While the tomatillos and tomatoes are roasting, toast the garlic cloves, with peels still on, on a griddle or large skillet, over medium heat. They will soften and the peels may turn slightly black. At the same time, on the other side of the griddle or skillet, toast the chiles which you’ve split and deseeded. You will probably have to do another batch of chiles if you are using a skillet, to get them all done. Press the chiles flat with a spatula, skin side down, and toast for a few seconds. When they crackle a bit, turn them over and press down on the other side.
Cover the toasted chiles with 2 cups hot water and let them rehydrate for 30 minutes. Guajillos have a thick skin so make sure to rehydrate well. Meanwhile, remove the peel from the toasted garlic cloves.
Put the chiles, allspice, cumin, oregano, and garlic cloves in a blender along with the chile soaking water. Blend well. Remember, don’t put the top on the blender tightly when blending hot ingredients. Just use a clean kitchen towel to cover the top or leave the top askew, so the the steam doesn’t blow it off resulting in a big mess. Add the tomatillos and tomatoes and blend again. Press the sauce through a wire-mesh kitchen strainer, a little at a time into a bowl.

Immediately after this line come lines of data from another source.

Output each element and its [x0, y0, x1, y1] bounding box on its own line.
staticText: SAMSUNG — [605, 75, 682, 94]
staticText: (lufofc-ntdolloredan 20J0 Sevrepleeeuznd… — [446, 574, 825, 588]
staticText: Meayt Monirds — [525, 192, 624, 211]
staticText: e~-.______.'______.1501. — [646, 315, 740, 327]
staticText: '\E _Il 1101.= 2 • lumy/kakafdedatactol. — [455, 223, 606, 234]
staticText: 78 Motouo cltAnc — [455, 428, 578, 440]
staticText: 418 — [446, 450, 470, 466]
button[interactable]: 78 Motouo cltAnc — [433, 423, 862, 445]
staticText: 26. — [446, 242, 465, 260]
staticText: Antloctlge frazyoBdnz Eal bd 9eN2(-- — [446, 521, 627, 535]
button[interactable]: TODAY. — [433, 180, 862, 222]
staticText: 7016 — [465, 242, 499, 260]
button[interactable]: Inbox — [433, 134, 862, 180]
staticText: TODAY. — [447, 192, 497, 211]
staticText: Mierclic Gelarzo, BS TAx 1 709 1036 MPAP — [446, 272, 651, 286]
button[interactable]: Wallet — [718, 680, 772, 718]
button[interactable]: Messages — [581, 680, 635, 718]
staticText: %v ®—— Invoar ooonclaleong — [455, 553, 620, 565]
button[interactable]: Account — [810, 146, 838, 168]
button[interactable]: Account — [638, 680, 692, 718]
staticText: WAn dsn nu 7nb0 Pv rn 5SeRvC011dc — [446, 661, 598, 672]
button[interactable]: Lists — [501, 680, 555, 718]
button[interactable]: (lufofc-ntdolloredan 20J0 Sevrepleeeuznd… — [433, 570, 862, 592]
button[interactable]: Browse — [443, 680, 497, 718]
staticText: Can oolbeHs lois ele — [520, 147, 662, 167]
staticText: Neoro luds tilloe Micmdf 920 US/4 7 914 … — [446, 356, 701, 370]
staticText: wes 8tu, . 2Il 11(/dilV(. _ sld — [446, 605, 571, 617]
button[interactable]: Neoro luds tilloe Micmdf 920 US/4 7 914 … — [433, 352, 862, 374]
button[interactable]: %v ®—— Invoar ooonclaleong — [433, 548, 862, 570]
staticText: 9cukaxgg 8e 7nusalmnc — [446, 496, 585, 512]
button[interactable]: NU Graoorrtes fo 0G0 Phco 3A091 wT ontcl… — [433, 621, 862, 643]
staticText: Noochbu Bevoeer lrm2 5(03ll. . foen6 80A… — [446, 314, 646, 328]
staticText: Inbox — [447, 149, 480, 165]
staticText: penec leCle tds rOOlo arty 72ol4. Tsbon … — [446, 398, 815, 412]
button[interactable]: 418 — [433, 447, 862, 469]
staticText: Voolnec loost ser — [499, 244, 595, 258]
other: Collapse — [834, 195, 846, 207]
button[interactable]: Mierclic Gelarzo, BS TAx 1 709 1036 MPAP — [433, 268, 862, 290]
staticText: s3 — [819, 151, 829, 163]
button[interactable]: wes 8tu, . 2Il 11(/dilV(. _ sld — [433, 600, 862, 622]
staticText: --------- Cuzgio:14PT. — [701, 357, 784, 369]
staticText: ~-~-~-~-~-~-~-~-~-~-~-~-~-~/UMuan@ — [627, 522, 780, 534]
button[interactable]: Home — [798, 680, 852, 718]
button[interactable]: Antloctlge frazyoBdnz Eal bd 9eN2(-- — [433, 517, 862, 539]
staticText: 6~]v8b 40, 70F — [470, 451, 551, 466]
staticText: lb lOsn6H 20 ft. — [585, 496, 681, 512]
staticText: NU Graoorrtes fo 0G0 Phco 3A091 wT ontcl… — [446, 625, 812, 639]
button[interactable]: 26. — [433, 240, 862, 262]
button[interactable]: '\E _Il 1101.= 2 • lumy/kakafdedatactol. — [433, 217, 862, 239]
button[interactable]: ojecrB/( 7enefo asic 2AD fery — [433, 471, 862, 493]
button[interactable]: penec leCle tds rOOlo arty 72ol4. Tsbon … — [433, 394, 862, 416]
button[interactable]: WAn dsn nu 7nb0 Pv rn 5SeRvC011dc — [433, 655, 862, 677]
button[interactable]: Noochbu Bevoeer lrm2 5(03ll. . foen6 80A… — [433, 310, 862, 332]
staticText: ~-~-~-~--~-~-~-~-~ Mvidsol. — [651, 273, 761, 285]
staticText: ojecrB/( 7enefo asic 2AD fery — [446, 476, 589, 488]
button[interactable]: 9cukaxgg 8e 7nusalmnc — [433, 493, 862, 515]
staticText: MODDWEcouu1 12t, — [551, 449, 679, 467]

If the sauce is too thick to push through, you can thin it down a bit with more hot water. Heat the 2 tablespoons oil in a saucepan simmer the strained sauce for about ten minutes.
Bring 12 cups of water to a boil and cook the potatoes and carrots for around 10 minutes. Add the okra, corn, chicken and tarragon or cilantro (if using fresh cilintro hold it until the last 5 minutes). Cook for five more minutes.
Meanwhile, mix the masa harina with the 2 cups of water, adding the masa a little at a time to blend it (otherwise it will be lumpy).
Slowly add the masa/water mixture to the simmering chile water sauce (not the vegetables). Add 3 more cups of water and cook until thickened. Combine the thickened masa-chile sauce with the boiling vegetables and stir. Taste and season as desired. Add a bit of sugar if you need more sweetness.
Serve in bowls with tortillas or along with rice.